I have also been asked to take a non-stop test of people who have the means to decide if I deserve to walk through the open door next door. Scholarships paid for my books, school sports equipment, summer programs, and college applications — the bare minimum to keep up with my wealthy peers. Almost every award required a grueling selection process as up to hundreds of kids like me tried to strike a balance between looking needy enough and being admirably accommodating. We were what Harvard sociologist Anthony Abraham Jack calls the “privileged poor,” low-income students moving from elite training grounds to elite universities, and we became experts at telling our “stories.”
But the story I was living was one I had never seen reflected beyond the hit billboard copy. Perhaps because our stories are uncommon, or perhaps because their intricacies reveal the shortcomings of education as a great fair, scholarship children receive little warning of the personal losses and structural obstacles that will continue to stand between them and the stability they so desperately want.
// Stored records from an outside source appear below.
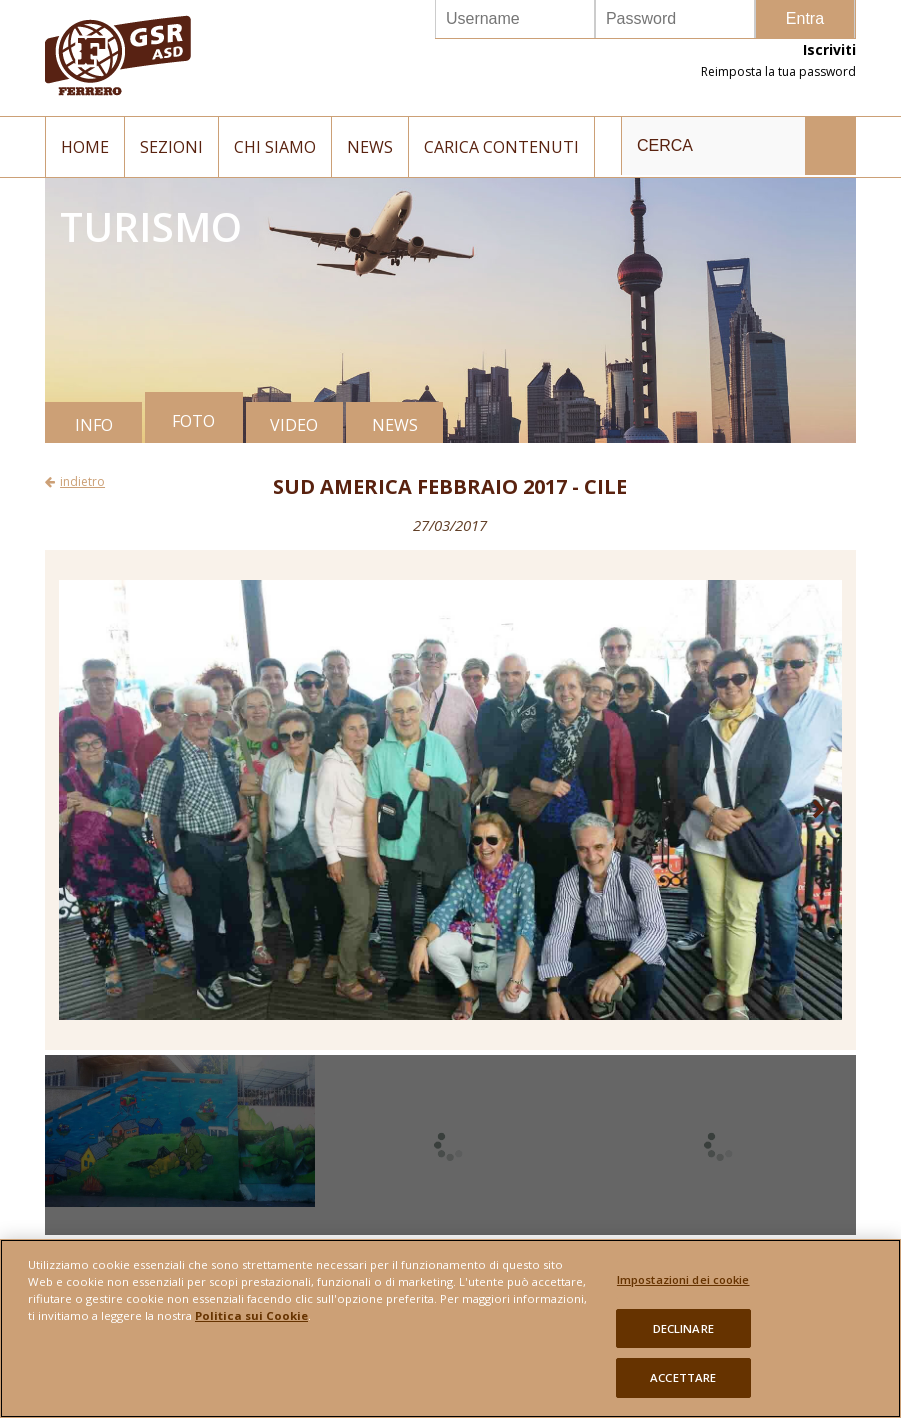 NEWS (395, 425)
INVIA (830, 146)
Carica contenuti (501, 147)
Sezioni (171, 147)
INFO (94, 425)
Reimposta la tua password (778, 71)
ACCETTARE (683, 1377)
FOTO (193, 421)
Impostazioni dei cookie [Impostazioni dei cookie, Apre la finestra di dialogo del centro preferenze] (683, 1279)
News (370, 147)
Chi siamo (275, 147)
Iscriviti (829, 49)
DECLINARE (683, 1328)
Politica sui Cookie (251, 1315)
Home (85, 147)
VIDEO (294, 425)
In recent years, some scholarship students have taken to us telling each other, breathlessly and in painful detail, about the other side of the story. Last year, black students – some on financial aid, some not – took to Instagram to call out elite high schools for rampant racism. On college campuses, first-generation and low-income student groups offer community support. Researchers are also beginning to uncover the inequalities and risks inherent in the same places that aim to push young people into a better future, such as students who are hungry because they can’t afford meal plans.
Perhaps higher-paying jobs and access to fringe social circles will be enough to offset the losses. In my own life, I don’t know what opportunities I would like. But what I do know is that telling unfinished stories and getting complacent about the cost of upward mobility in the United States makes us turn away from society. We take individual victories as evidence against structural barriers and excuse the fundamentally unfair system that requires scholarships in the first place. We also leave kids to navigate the hidden, messy truth with our easy stories of the American Dream.